What this means for India
The 2025 policy stack of the Oilfields Amendment Act, Samudra Manthan, and continuous OALP rounds is the most coherent attempt India has made to confront its upstream decline. It addresses the right diagnoses: an outdated legal framework, an unfilled deepwater frontier, and a bidding cycle that needed continuity rather than episodic auctions. It has produced early evidence of momentum, in the Andaman gas discovery, the doubling of Oil India’s acreage, and the first three-way bid by ONGC, Reliance, and BP.
But it does not yet close the import dependency gap. Even successful execution of every announced initiative leaves India importing 80% or more of its crude in 2035, against the IEA’s projection of 92%. The realistic strategic objective is not self-sufficiency but managed dependency: enough domestic supply to dampen the marginal effect of global crude shocks, enough policy credibility to keep international capital engaged through a long-cycle exploration programme, and enough discoveries to make the case that India is geologically worth the bet.

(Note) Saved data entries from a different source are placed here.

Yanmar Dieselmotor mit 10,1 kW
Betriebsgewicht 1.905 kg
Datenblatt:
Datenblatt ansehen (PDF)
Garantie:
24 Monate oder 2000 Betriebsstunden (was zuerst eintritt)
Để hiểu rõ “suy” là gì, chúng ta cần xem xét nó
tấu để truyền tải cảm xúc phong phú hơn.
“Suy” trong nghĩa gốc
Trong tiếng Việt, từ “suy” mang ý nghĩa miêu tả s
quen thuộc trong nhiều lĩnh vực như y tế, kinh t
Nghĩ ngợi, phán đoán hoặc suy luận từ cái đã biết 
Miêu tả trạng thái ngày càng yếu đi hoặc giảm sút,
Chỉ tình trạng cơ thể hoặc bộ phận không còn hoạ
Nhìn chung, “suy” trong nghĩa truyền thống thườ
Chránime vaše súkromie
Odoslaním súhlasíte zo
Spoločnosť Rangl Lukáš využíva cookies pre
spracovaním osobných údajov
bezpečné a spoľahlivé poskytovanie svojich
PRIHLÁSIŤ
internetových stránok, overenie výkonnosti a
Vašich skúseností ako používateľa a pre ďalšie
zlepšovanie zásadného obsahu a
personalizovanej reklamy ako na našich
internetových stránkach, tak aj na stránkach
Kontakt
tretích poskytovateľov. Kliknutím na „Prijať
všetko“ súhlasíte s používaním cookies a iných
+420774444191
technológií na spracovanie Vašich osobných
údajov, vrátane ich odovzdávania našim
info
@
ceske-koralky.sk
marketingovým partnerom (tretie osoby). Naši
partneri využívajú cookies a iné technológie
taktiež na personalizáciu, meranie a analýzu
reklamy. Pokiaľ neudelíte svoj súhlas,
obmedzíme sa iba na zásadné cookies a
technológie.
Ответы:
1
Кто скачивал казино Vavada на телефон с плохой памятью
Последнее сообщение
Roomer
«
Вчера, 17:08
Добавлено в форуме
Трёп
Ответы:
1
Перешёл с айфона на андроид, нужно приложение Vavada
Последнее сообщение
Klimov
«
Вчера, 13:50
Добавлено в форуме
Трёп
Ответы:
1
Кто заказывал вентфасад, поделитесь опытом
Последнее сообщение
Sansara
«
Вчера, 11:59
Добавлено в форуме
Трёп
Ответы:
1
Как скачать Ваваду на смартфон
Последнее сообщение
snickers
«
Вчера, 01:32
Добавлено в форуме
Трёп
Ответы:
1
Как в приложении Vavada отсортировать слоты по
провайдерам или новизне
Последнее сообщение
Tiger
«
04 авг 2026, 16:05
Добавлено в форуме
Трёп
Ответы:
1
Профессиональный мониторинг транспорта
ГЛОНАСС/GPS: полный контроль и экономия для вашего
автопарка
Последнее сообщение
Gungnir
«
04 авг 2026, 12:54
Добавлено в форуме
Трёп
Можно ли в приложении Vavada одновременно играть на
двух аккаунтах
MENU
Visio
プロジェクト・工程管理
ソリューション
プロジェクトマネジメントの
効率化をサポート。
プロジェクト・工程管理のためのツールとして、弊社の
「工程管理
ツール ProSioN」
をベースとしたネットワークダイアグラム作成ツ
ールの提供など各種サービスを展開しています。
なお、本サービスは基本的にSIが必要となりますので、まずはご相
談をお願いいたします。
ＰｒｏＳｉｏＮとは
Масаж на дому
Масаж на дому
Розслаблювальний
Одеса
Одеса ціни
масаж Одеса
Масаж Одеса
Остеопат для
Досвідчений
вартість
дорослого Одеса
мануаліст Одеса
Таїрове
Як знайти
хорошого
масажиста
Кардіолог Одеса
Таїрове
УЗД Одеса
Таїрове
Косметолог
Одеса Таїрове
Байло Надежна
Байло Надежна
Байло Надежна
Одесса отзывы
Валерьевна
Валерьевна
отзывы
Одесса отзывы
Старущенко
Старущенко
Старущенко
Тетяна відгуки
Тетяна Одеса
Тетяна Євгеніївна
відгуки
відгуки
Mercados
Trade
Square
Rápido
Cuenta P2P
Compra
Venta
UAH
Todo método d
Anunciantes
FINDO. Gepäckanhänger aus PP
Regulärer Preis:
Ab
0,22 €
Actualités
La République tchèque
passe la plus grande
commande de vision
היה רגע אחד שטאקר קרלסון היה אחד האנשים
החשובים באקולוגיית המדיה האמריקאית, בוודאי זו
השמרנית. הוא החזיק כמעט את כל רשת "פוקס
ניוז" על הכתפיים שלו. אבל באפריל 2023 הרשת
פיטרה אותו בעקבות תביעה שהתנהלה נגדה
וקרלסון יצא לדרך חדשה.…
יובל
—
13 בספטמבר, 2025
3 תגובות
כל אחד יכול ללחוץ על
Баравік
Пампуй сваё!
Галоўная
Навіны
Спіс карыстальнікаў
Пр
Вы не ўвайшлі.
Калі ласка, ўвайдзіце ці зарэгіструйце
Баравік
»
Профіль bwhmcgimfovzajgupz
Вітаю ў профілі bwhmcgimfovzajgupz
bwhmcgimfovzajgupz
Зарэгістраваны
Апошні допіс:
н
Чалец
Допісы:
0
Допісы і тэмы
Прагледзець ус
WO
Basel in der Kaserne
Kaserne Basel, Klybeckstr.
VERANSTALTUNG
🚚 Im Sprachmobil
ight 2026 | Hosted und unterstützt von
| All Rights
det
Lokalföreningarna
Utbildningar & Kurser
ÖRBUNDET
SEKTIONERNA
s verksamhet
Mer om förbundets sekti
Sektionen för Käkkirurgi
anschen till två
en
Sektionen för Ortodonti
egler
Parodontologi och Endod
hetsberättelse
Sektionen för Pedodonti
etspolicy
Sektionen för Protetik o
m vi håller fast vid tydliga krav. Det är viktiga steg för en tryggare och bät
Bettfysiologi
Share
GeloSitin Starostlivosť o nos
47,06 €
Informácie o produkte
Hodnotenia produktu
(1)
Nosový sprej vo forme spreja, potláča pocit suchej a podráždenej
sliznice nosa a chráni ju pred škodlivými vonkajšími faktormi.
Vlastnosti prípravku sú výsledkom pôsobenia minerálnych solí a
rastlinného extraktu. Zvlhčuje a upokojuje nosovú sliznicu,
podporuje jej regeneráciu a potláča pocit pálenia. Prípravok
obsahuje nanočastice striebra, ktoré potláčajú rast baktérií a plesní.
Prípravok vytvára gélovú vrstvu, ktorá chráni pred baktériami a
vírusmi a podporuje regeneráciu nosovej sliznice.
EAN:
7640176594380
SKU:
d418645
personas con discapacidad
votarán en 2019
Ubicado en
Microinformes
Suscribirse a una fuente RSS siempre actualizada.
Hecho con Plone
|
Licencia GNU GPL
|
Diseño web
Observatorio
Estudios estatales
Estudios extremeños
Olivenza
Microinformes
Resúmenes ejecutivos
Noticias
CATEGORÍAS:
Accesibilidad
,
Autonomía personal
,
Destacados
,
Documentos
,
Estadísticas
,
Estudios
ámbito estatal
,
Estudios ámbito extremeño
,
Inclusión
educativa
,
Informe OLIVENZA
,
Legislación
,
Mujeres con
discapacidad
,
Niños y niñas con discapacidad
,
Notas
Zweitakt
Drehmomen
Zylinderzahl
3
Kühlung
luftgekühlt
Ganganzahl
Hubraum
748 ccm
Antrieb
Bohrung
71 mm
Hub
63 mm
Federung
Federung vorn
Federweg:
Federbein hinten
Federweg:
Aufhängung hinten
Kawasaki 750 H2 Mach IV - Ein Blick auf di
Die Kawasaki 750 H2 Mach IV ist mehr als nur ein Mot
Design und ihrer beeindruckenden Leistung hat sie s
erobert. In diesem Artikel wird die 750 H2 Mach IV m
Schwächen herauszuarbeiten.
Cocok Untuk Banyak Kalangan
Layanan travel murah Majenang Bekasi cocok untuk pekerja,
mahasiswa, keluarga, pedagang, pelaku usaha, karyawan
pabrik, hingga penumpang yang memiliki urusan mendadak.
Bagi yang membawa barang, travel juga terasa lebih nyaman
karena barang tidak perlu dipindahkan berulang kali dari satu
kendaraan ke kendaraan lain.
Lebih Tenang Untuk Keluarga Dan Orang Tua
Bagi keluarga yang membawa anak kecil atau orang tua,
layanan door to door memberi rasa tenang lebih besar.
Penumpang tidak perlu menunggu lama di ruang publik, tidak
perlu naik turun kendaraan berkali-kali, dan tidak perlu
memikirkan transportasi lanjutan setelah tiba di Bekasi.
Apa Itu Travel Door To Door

The deeper question Delhi must answer is whether oil and gas remain the right asset class to lead the response. The same capital ONGC is committing to deepwater drilling could plausibly accelerate green hydrogen, offshore wind, and grid storage, where India’s structural advantages of land, labour, and demand are clearer than its hydrocarbon endowment. The government’s position is that hydrocarbons will remain indispensable for decades even as renewables scale. That is true. But the marginal rupee allocation between drilling 5,000 metres beneath the Andaman seabed and building 10 gigawatts of offshore wind in the same basin is a judgement, not an inevitability. The Churning of the Ocean is, in that sense, a wager. The next decade will reveal what it has produced.